Con anterioridad a esas citas se muestran sus cuatros sellos agrupados, por ello seguimos, en esta particular exposición, ese mismo orden.

Sobre los cuatro primeros espíritus

Aquí Bael aparece como rey, al igual que en el “Diccionario de los Infiernos”, de Collin de Plancy, se le otorga una voz ronca y las tres formas de hombre, sapo y gato o una mixta con las tres cabezas, varía un poco el número de legiones; Colln de Plancy pone bajo su mando 76 legiones, el “Goecia” 66, se le sitúa como rey de la zona oriental del Infierno, el “Goecia” indica que puede dar la invisibilidad; Collin de Plancy dice que enseña la astucia, otros grimorios le permiten dar invulnerabilidad al dolor.

En realidad ninguno de esos tres supuestos dones denotan bondad o maldad alguna, pero esto se repite en todo grimorio; no aparece el “porqué” de las clasificaciones, como mucho se pueden inferir, en algún caso, de lo derivado del cristianismo. Digamos que si Bael obedece a Lucifer y Lucifer, según el cristianismo, es una encarnación del mal, entonces, Bael es “maligno”. Por tanto, lo que en el fondo de esas clasificaciones late es, ni más ni menos, el cristianismo.

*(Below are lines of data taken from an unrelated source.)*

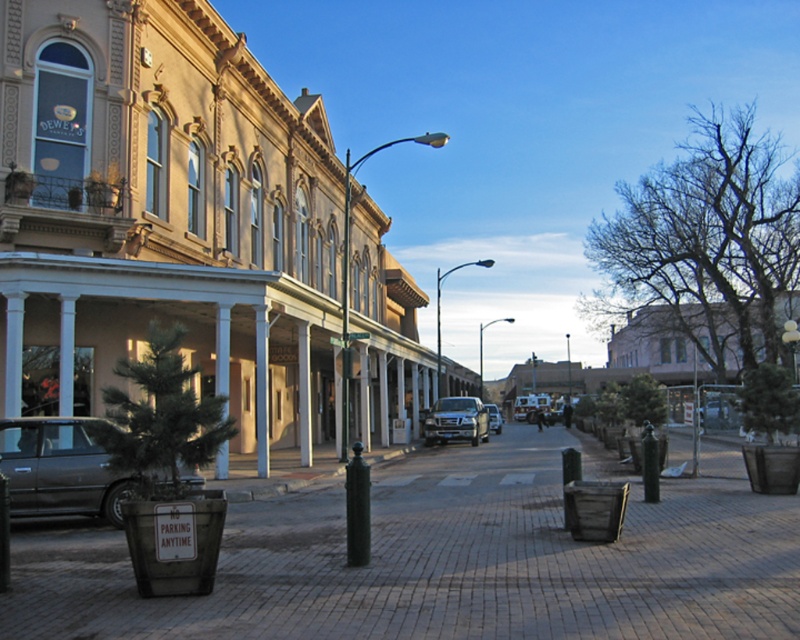 You are a delivery driver who needs to park your metallic silver truck at center in a spot that requires the vehicle to be narrower than the available space. The parking space is located where the brick pavement at center is. Based on the scene, can you safely park your truck there?

The brick pavement at center might be wider than metallic silver truck at center, so there is a possibility that the truck can fit, but it is uncertain. You should check the exact dimensions before deciding to park.

You are a delivery person who needs to park your metallic silver suv at center in a spot that can accommodate its size. The brick pavement at center is the only available parking area. Based on the scene, can your vehicle fit in the parking spot?

The brick pavement at center is bigger than the metallic silver suv at center, so yes, the metallic silver suv at center can fit in the parking spot as the pavement is larger in size.

You are driving a matte black car at left and want to park it under the covered porch near the brushed metal pillar at center. The porch has a height restriction of 6 feet. Can you safely park your car there without hitting the roof?

The matte black car at left is not as tall as the brushed metal pillar at center. Since the pillar is taller than the car, and the porch has a 6 feet height restriction, you can safely park the matte black car at left under the covered porch without hitting the roof. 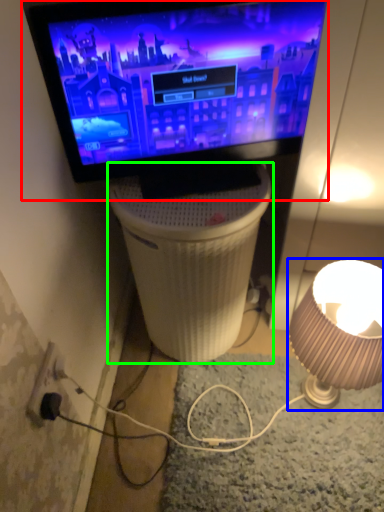 Question: Based on their relative distances, which object is nearer to television (highlighted by a red box)? Choose from lamp (highlighted by a blue box) and table (highlighted by a green box).

Choices:
 (A) lamp
 (B) table

Answer: (B) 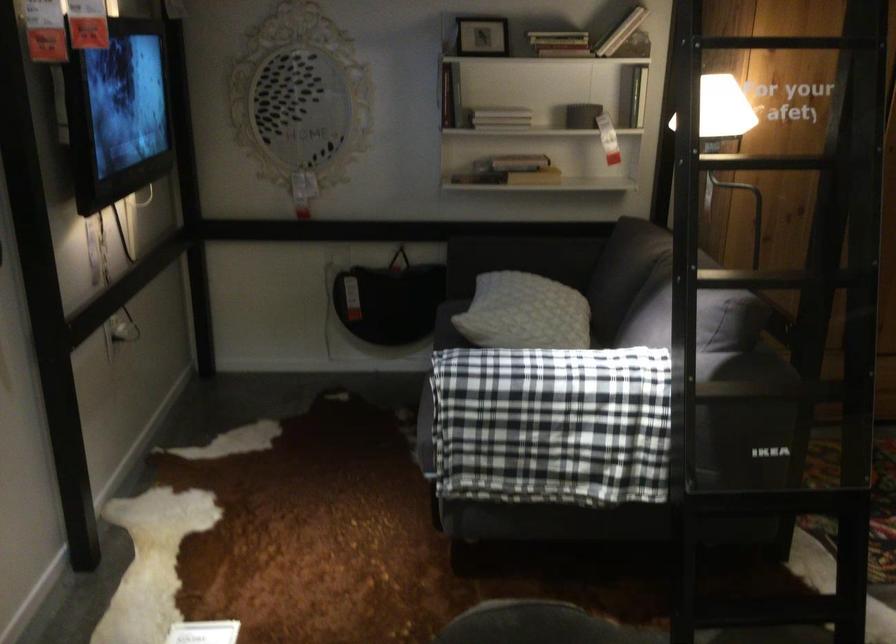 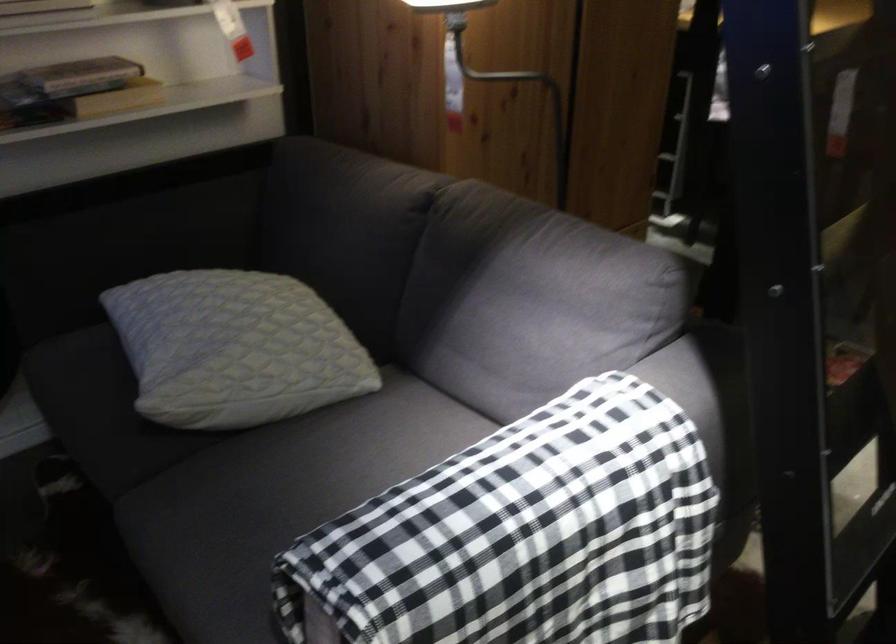 Find the pixel in the second image that matches the point at 451,346 in the first image.

(131, 448)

Cosa que no preocupa al “magus”, dado que éste lo que teóricamente hace es manejar elementos, componentes de fórmulas a los que no les otorga categoría moral alguna, como la química tampoco lo otorga a tal o cual sustancia.

A continuación se presentan Agares, Vassago y Samigina, sus cargos indican una época no anterior a la Edad Media. Así uno es Duque –que debe obediencia a Bael-, otro un Príncipe y otro un Marqués. Nuevamente la ambigüedad respecto a su maldad es total, incluso se dice de Vassago que es de “naturaleza buena”, de Agares que es de apariencia apacible y de Samigina no se dice nada, sin embargo, sus atributos distan de ser maléficos puesto que enseña “todas las ciencias liberales”.

Nos encontramos, así, ante una neutralidad absoluta “de facto” a la hora de realizar consideraciones morales sobre bien y mal; éstas se recogen de derivaciones externas –asumidas- como son la posición de estos entes ante “la” creencia que formalmente preside la goecia –y la teúrgia- que es el cristianismo.

De sus consideraciones derivan las asignaciones, pero solo como forma de categorizar. Del propio texto de los grimorios raramente se puede clasificar moralmente a los entes, sean entendidos como personificaciones o como personalidades.